Petitioners suit does not fall under any of these categories of taxpayers suits.

Thus, petitioners right to sue as taxpayers cannot be sustained. Nor as concerned citizens can
they bring this suit because no specific injury suffered by them is alleged. As for the petitioners,
who are members of Congress, their right to sue as legislators cannot be invoked because they
do not complain of any infringement of their rights as legislators.

July separate opinion

SEPARATE OPINIONS:
PADILLA, concurring

I join the majority in voting for the dismissal of the petition in this case.

As to whether or not the ELA is grossly disadvantageous to the government, it should be stressed that
the matter involves, basically, a policy determination by the executive branch which this Court should
not ordinarily reverse or substitute with its own judgment, in keeping with the time honored doctrine of
separation of powers.

VITUG, concurring

I most humbly reiterate the separate opinion I have made in Kilosbayan, Inc., et al., vs. Teofisto
Guingona, Sr., etc., et al. (G.R. No. 113375, promulgated on 05 May 1994).

Back to the core of the petition, however, the matter of the legal standing of petitioners in their suit
assailing the subject-contract appears to me, both under substantive law and the rules of procedure, to
still be an insuperable issue.
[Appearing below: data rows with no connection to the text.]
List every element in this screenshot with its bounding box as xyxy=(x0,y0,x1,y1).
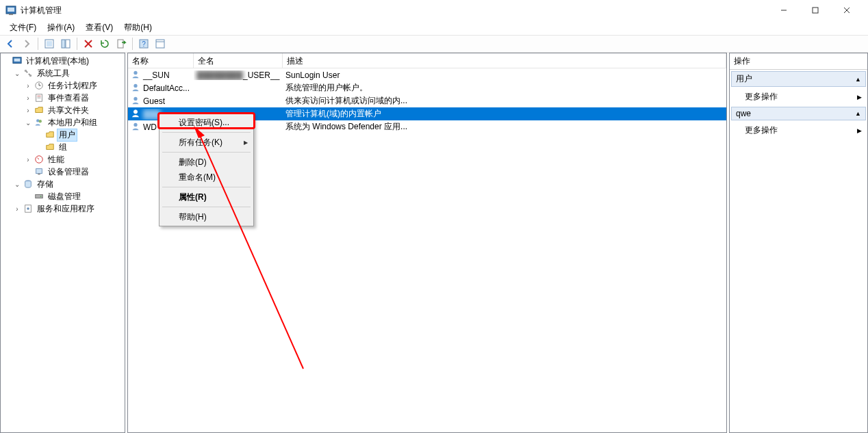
delete-button[interactable] xyxy=(81,36,96,51)
menu-help[interactable]: 帮助(H) xyxy=(118,21,157,35)
menu-delete[interactable]: 删除(D) xyxy=(161,155,252,170)
svg-rect-35 xyxy=(36,194,43,198)
cell-desc: 系统管理的用户帐户。 xyxy=(283,82,726,94)
chevron-right-icon: ▶ xyxy=(857,94,862,101)
chevron-down-icon[interactable]: ⌄ xyxy=(12,70,23,77)
svg-point-21 xyxy=(29,75,32,77)
refresh-button[interactable] xyxy=(97,36,112,51)
tree-groups[interactable]: 组 xyxy=(1,141,125,153)
chevron-right-icon[interactable]: › xyxy=(23,107,34,114)
tree-storage[interactable]: ⌄ 存储 xyxy=(1,178,125,190)
actions-more-1[interactable]: 更多操作 ▶ xyxy=(730,88,867,105)
folder-icon xyxy=(44,142,55,153)
toolbar-separator xyxy=(77,38,77,50)
user-icon xyxy=(131,96,142,107)
collapse-icon: ▲ xyxy=(855,76,861,83)
column-description[interactable]: 描述 xyxy=(283,53,726,68)
chevron-right-icon[interactable]: › xyxy=(12,205,23,213)
chevron-down-icon[interactable]: ⌄ xyxy=(23,119,34,127)
window-controls xyxy=(768,0,863,21)
actions-group-label: qwe xyxy=(736,109,751,118)
svg-rect-33 xyxy=(38,174,40,175)
tree-label: 设备管理器 xyxy=(46,166,91,179)
tree-task-scheduler[interactable]: › 任务计划程序 xyxy=(1,79,125,92)
event-icon xyxy=(34,92,44,103)
up-button[interactable] xyxy=(42,36,57,51)
clock-icon xyxy=(34,80,44,91)
list-item[interactable]: __SUN ████████_USER__ SunLogin User xyxy=(128,68,726,81)
tree-label: 存储 xyxy=(35,178,55,191)
toolbar-separator xyxy=(38,38,38,50)
toolbar: ? xyxy=(0,35,868,53)
list-item[interactable]: DefaultAcc... 系统管理的用户帐户。 xyxy=(128,81,726,94)
actions-group-users[interactable]: 用户 ▲ xyxy=(731,71,866,87)
actions-more-2[interactable]: 更多操作 ▶ xyxy=(730,122,867,139)
menu-action[interactable]: 操作(A) xyxy=(42,21,80,35)
shared-folder-icon xyxy=(34,105,44,116)
menu-separator xyxy=(162,152,251,153)
svg-rect-32 xyxy=(36,169,42,174)
tree-label: 任务计划程序 xyxy=(46,79,99,92)
tree-root[interactable]: 计算机管理(本地) xyxy=(1,55,125,67)
back-button[interactable] xyxy=(3,36,18,51)
menu-rename[interactable]: 重命名(M) xyxy=(161,170,252,185)
user-icon xyxy=(131,109,142,120)
folder-icon xyxy=(44,129,55,140)
help-button[interactable]: ? xyxy=(136,36,151,51)
chevron-right-icon[interactable]: › xyxy=(23,82,34,90)
tree-label: 组 xyxy=(57,141,69,154)
show-hide-button[interactable] xyxy=(58,36,73,51)
performance-icon xyxy=(34,154,44,165)
svg-point-43 xyxy=(133,122,137,126)
chevron-right-icon[interactable]: › xyxy=(23,94,34,102)
actions-group-qwe[interactable]: qwe ▲ xyxy=(731,107,866,120)
actions-panel: 操作 用户 ▲ 更多操作 ▶ qwe ▲ 更多操作 ▶ xyxy=(729,53,868,433)
app-icon xyxy=(5,5,16,16)
svg-point-20 xyxy=(25,70,27,73)
minimize-button[interactable] xyxy=(768,0,800,21)
chevron-down-icon[interactable]: ⌄ xyxy=(12,181,23,188)
export-button[interactable] xyxy=(114,36,129,51)
menu-properties[interactable]: 属性(R) xyxy=(161,189,252,205)
nav-tree[interactable]: 计算机管理(本地) ⌄ 系统工具 › 任务计划程序 › 事件查看器 › 共享文件… xyxy=(1,53,125,216)
column-fullname[interactable]: 全名 xyxy=(194,53,283,68)
tree-users[interactable]: 用户 xyxy=(1,129,125,141)
storage-icon xyxy=(23,179,34,189)
menu-view[interactable]: 查看(V) xyxy=(80,21,118,35)
tree-event-viewer[interactable]: › 事件查看器 xyxy=(1,92,125,104)
list-item[interactable]: Guest 供来宾访问计算机或访问域的内... xyxy=(128,94,726,107)
tree-label: 用户 xyxy=(57,129,77,142)
actions-item-label: 更多操作 xyxy=(745,91,778,103)
cell-desc: 系统为 Windows Defender 应用... xyxy=(283,121,726,133)
column-name[interactable]: 名称 xyxy=(128,53,194,68)
menu-help[interactable]: 帮助(H) xyxy=(161,209,252,224)
list-panel: 名称 全名 描述 __SUN ████████_USER__ SunLogin … xyxy=(127,53,727,433)
properties-button[interactable] xyxy=(153,36,168,51)
tree-services-apps[interactable]: › 服务和应用程序 xyxy=(1,202,125,215)
forward-button[interactable] xyxy=(19,36,34,51)
actions-item-label: 更多操作 xyxy=(745,124,778,136)
tree-disk-management[interactable]: 磁盘管理 xyxy=(1,190,125,202)
user-icon xyxy=(131,70,142,81)
tree-performance[interactable]: › 性能 xyxy=(1,153,125,166)
tree-label: 事件查看器 xyxy=(46,92,91,105)
menu-separator xyxy=(162,132,251,133)
context-menu: 设置密码(S)... 所有任务(K) 删除(D) 重命名(M) 属性(R) 帮助… xyxy=(159,113,254,226)
svg-rect-1 xyxy=(8,8,14,12)
cell-fullname-suffix: _USER__ xyxy=(243,70,279,80)
tree-shared-folders[interactable]: › 共享文件夹 xyxy=(1,104,125,116)
menu-file[interactable]: 文件(F) xyxy=(4,21,42,35)
tree-system-tools[interactable]: ⌄ 系统工具 xyxy=(1,67,125,79)
menu-set-password[interactable]: 设置密码(S)... xyxy=(161,115,252,130)
close-button[interactable] xyxy=(831,0,863,21)
tree-label: 共享文件夹 xyxy=(46,104,91,117)
menu-all-tasks[interactable]: 所有任务(K) xyxy=(161,135,252,150)
tree-label: 磁盘管理 xyxy=(46,190,83,203)
tree-local-users-groups[interactable]: ⌄ 本地用户和组 xyxy=(1,116,125,129)
actions-group-label: 用户 xyxy=(736,73,752,85)
svg-text:?: ? xyxy=(142,40,146,48)
tree-device-manager[interactable]: 设备管理器 xyxy=(1,166,125,178)
chevron-right-icon[interactable]: › xyxy=(23,156,34,163)
maximize-button[interactable] xyxy=(800,0,831,21)
services-icon xyxy=(23,203,34,214)
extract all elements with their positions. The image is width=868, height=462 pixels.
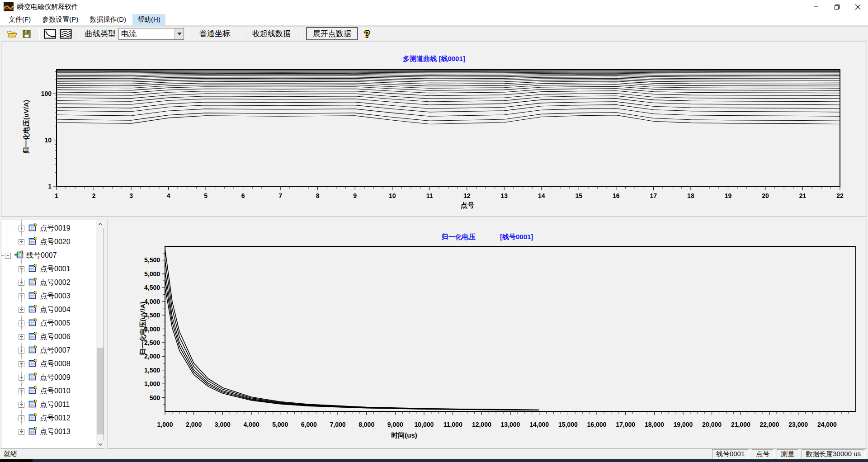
toolbar-separator <box>39 28 40 39</box>
multi-curve-view-icon[interactable] <box>60 29 72 39</box>
point-node-icon <box>28 399 37 410</box>
tree-item-label: 点号0011 <box>40 400 70 410</box>
toolbar-separator <box>302 28 302 39</box>
single-curve-view-icon[interactable] <box>44 29 56 39</box>
collapse-line-data-button[interactable]: 收起线数据 <box>245 27 297 40</box>
status-bar: 就绪 线号0001点号测量数据长度30000 us <box>0 448 868 459</box>
tree-item-label: 点号0012 <box>40 414 71 423</box>
tree-guide-stub <box>15 283 19 283</box>
svg-text:13: 13 <box>500 192 508 199</box>
tree-item-label: 点号0006 <box>40 332 71 342</box>
window-title: 瞬变电磁仪解释软件 <box>17 3 78 11</box>
menu-item-help[interactable]: 帮助(H) <box>132 14 165 25</box>
tree-item-点号0005[interactable]: +点号0005 <box>19 316 71 330</box>
maximize-restore-button[interactable] <box>826 0 847 14</box>
toolbar-separator <box>241 28 241 39</box>
tree-item-点号0010[interactable]: +点号0010 <box>19 384 71 398</box>
tree-guide-stub <box>15 242 19 242</box>
tree-item-label: 点号0019 <box>40 224 71 233</box>
tree-guide-stub <box>15 296 19 297</box>
status-panel: 点号 <box>752 449 774 459</box>
menu-item-file[interactable]: 文件(F) <box>4 14 36 25</box>
help-icon[interactable]: ? ? <box>363 28 372 39</box>
svg-text:8: 8 <box>316 192 320 199</box>
svg-text:2,000: 2,000 <box>144 353 160 360</box>
svg-text:22,000: 22,000 <box>760 421 779 428</box>
menu-item-data-ops[interactable]: 数据操作(D) <box>85 14 131 25</box>
svg-text:18: 18 <box>687 192 694 199</box>
svg-text:1,000: 1,000 <box>157 421 173 428</box>
point-node-icon <box>28 358 37 369</box>
toolbar-separator <box>188 28 189 39</box>
tree-scrollbar[interactable] <box>96 220 104 448</box>
minimize-button[interactable] <box>806 0 826 14</box>
tree-item-label: 点号0005 <box>40 319 71 328</box>
point-node-icon <box>28 426 37 437</box>
expand-point-data-button[interactable]: 展开点数据 <box>306 27 358 40</box>
svg-text:1: 1 <box>55 192 58 199</box>
tree-item-点号0002[interactable]: +点号0002 <box>19 276 71 289</box>
scrollbar-thumb[interactable] <box>97 348 104 434</box>
tree-guide-stub <box>15 310 19 310</box>
chevron-down-icon <box>177 33 182 35</box>
toolbar: 曲线类型 电流 普通坐标收起线数据展开点数据 ? ? <box>0 26 868 41</box>
tree-item-点号0013[interactable]: +点号0013 <box>19 425 71 438</box>
svg-text:1,500: 1,500 <box>144 367 160 374</box>
menu-item-params[interactable]: 参数设置(P) <box>37 14 83 25</box>
tree-item-点号0006[interactable]: +点号0006 <box>19 330 71 344</box>
svg-text:500: 500 <box>150 394 160 401</box>
tree-item-点号0019[interactable]: +点号0019 <box>19 222 71 235</box>
svg-text:17: 17 <box>650 192 657 199</box>
tree-guide-stub <box>15 228 19 229</box>
combobox-dropdown-button[interactable] <box>175 28 184 39</box>
tree-item-点号0001[interactable]: +点号0001 <box>19 262 71 276</box>
tree-item-点号0020[interactable]: +点号0020 <box>19 235 71 249</box>
tree-item-线号0007[interactable]: -线号0007 <box>5 249 57 262</box>
tree-item-点号0007[interactable]: +点号0007 <box>19 344 71 357</box>
svg-text:17,000: 17,000 <box>616 421 635 428</box>
svg-text:5: 5 <box>204 192 208 199</box>
svg-text:5,500: 5,500 <box>144 256 160 264</box>
scrollbar-down-button[interactable] <box>96 440 104 448</box>
point-node-icon <box>28 277 37 288</box>
svg-text:6,000: 6,000 <box>301 421 317 428</box>
svg-text:8,000: 8,000 <box>359 421 374 428</box>
decay-chart-pane: 归一化电压 [线号0001] 归一化电压(uV/A) 1,0002,0003,0… <box>108 220 867 448</box>
normal-axes-button[interactable]: 普通坐标 <box>193 27 237 40</box>
decay-chart-canvas: 1,0002,0003,0004,0005,0006,0007,0008,000… <box>108 220 867 448</box>
svg-text:15,000: 15,000 <box>558 421 578 428</box>
tree-item-点号0003[interactable]: +点号0003 <box>19 289 71 303</box>
point-node-icon <box>28 264 37 274</box>
tree-guide-stub <box>15 323 19 324</box>
tree-item-label: 点号0009 <box>40 373 71 382</box>
open-file-icon[interactable] <box>6 29 18 39</box>
tree-item-点号0009[interactable]: +点号0009 <box>19 371 71 384</box>
svg-text:20,000: 20,000 <box>702 421 722 428</box>
tree-item-点号0012[interactable]: +点号0012 <box>19 411 71 425</box>
data-tree-panel: +点号0019+点号0020-线号0007+点号0001+点号0002+点号00… <box>1 220 104 448</box>
svg-text:2,000: 2,000 <box>186 421 202 428</box>
tree-item-label: 点号0004 <box>40 305 71 315</box>
close-button[interactable] <box>847 0 868 14</box>
svg-text:7: 7 <box>278 192 282 199</box>
status-panel: 测量 <box>777 449 798 459</box>
status-panel: 线号0001 <box>712 449 749 459</box>
svg-text:12: 12 <box>463 192 471 199</box>
svg-text:15: 15 <box>576 192 583 199</box>
save-file-icon[interactable] <box>22 29 32 39</box>
point-node-icon <box>28 331 37 342</box>
point-node-icon <box>28 413 37 424</box>
svg-text:3,500: 3,500 <box>144 311 160 319</box>
tree-item-点号0011[interactable]: +点号0011 <box>19 398 70 411</box>
svg-text:100: 100 <box>41 90 52 97</box>
tree-guide-line <box>8 220 8 255</box>
scrollbar-up-button[interactable] <box>96 220 104 228</box>
tree-item-点号0004[interactable]: +点号0004 <box>19 303 71 316</box>
curve-type-combobox[interactable]: 电流 <box>118 28 184 40</box>
tree-guide-stub <box>15 391 19 391</box>
point-node-icon <box>28 304 37 315</box>
tree-item-点号0008[interactable]: +点号0008 <box>19 357 71 371</box>
svg-text:点号: 点号 <box>461 201 474 209</box>
svg-text:3,000: 3,000 <box>215 421 231 428</box>
tree-guide-stub <box>15 377 19 378</box>
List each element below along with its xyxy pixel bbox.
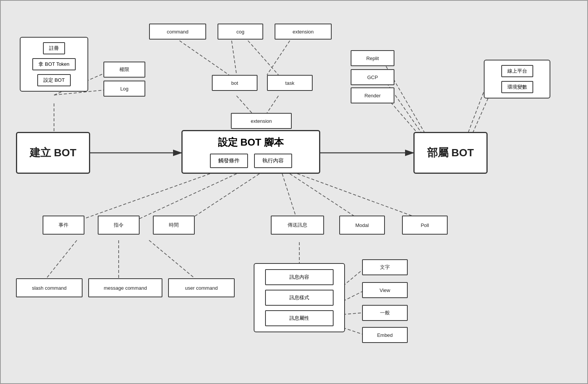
deploy-bot-box: 部屬 BOT [413, 132, 488, 174]
execute-box: 執行內容 [254, 154, 292, 168]
cog-top-box: cog [218, 24, 263, 40]
env-vars-box: 環境變數 [501, 81, 533, 93]
modal-box: Modal [339, 216, 385, 235]
gcp-box: GCP [351, 69, 394, 85]
poll-box: Poll [402, 216, 448, 235]
register-box: 註冊 [43, 42, 65, 54]
msg-attr-box: 訊息屬性 [265, 310, 334, 326]
view-box: View [362, 282, 408, 298]
setup-bot-script-row: 觸發條件 執行內容 [210, 154, 292, 168]
trigger-box: 觸發條件 [210, 154, 248, 168]
setup-bot-script-title: 設定 BOT 腳本 [218, 136, 284, 149]
extension-top-box: extension [275, 24, 332, 40]
general-box: 一般 [362, 305, 408, 321]
diagram: command cog extension bot task extension… [0, 0, 588, 384]
get-token-box: 拿 BOT Token [32, 58, 75, 70]
message-command-box: message command [88, 278, 162, 297]
embed-box: Embed [362, 327, 408, 343]
build-bot-setup-group: 註冊 拿 BOT Token 設定 BOT [20, 37, 88, 92]
log-box: Log [103, 81, 145, 97]
user-command-box: user command [168, 278, 235, 297]
svg-line-6 [180, 41, 229, 75]
svg-line-25 [297, 174, 427, 221]
replit-box: Replit [351, 50, 394, 66]
bot-mid-box: bot [212, 75, 257, 91]
set-bot-box: 設定 BOT [37, 74, 71, 86]
message-group: 訊息內容 訊息樣式 訊息屬性 [254, 263, 345, 332]
svg-line-8 [267, 41, 290, 75]
command-top-box: command [149, 24, 206, 40]
extension-mid-box: extension [231, 113, 292, 129]
svg-line-9 [248, 41, 278, 75]
svg-line-23 [282, 174, 297, 221]
svg-line-19 [187, 174, 259, 221]
svg-line-17 [77, 174, 210, 221]
task-mid-box: task [267, 75, 313, 91]
text-box: 文字 [362, 259, 408, 275]
svg-line-22 [149, 240, 195, 278]
render-box: Render [351, 87, 394, 103]
setup-bot-script-box: 設定 BOT 腳本 觸發條件 執行內容 [181, 130, 320, 174]
online-platform-box: 線上平台 [501, 65, 533, 77]
svg-line-20 [46, 240, 77, 278]
event-box: 事件 [43, 216, 84, 235]
permission-box: 權限 [103, 62, 145, 78]
svg-line-11 [267, 96, 278, 113]
msg-content-box: 訊息內容 [265, 269, 334, 285]
svg-line-7 [232, 41, 237, 75]
online-platform-group: 線上平台 環境變數 [484, 60, 550, 98]
command-box: 指令 [98, 216, 140, 235]
svg-line-18 [134, 174, 237, 221]
svg-line-24 [290, 174, 362, 221]
msg-style-box: 訊息樣式 [265, 290, 334, 306]
send-message-box: 傳送訊息 [271, 216, 324, 235]
time-box: 時間 [153, 216, 195, 235]
svg-line-10 [237, 96, 252, 113]
slash-command-box: slash command [16, 278, 83, 297]
build-bot-box: 建立 BOT [16, 132, 90, 174]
I have gone over carefully the pleadings submitted in G.R. No. 118910, and I
regret my inability to see anything new that can convince me to depart from the view I have expressed
on it in G.R. No. 113375.

FELICIANO, dissenting
With very great respect, it is submitted that the above conclusion has been merely assumed rather than
demonstrated and that what is in fact before this Court does not adequately support such conclusion.

REGALADO, dissenting

I am constrained to respectfully dissent from the majority opinion premised on the constitutional and
procedural doctrines posed and interpreted in tandem therein. I also regret that I have to impose on the
majority with this virtual turno en contra when I could have indicated my disaccord by just joining Mr.
Justice Davide in his commendably objective presentation of the minority position. I feel, however, that
certain views that have been advanced require a rejoinder lest they lapse into the realm of unanimous
precedents.

DAVIDE, dissenting

I register a dissenting vote.

I am disturbed by the sudden reversal of our rulings in Kilosbayan, Inc., et al. vs. Guingona, et al.
(hereinafter referred to as the first lotto case) regarding the application or interpretation of the
exception clause in paragraph B, Section 1 of the Charter of the PCSO (R.A.. No. 1169), as amended by
B.P. Blg. 442, and on the issue of locus standi of the petitioners to question the contract of lease
involving the on-line lottery system entered into between the Philippine Charity Sweepstakes Office
(PCSO) and the Philippine Gaming Management Corporation (PGMC). Such reversal upsets the salutary
doctrines of the law of the case, res judicata, and stare decisis. It puts to jeopardy the faith and
confidence of the people, specially the lawyers and litigants, in the certainty and stability of the
pronouncements of this Court. It opens the floodgates to endless litigations for re-examination of such
pronouncements and weakens this Courts judicial and moral authority to demand from lower courts
obedience thereto and to impose sanctions for their opposite conduct.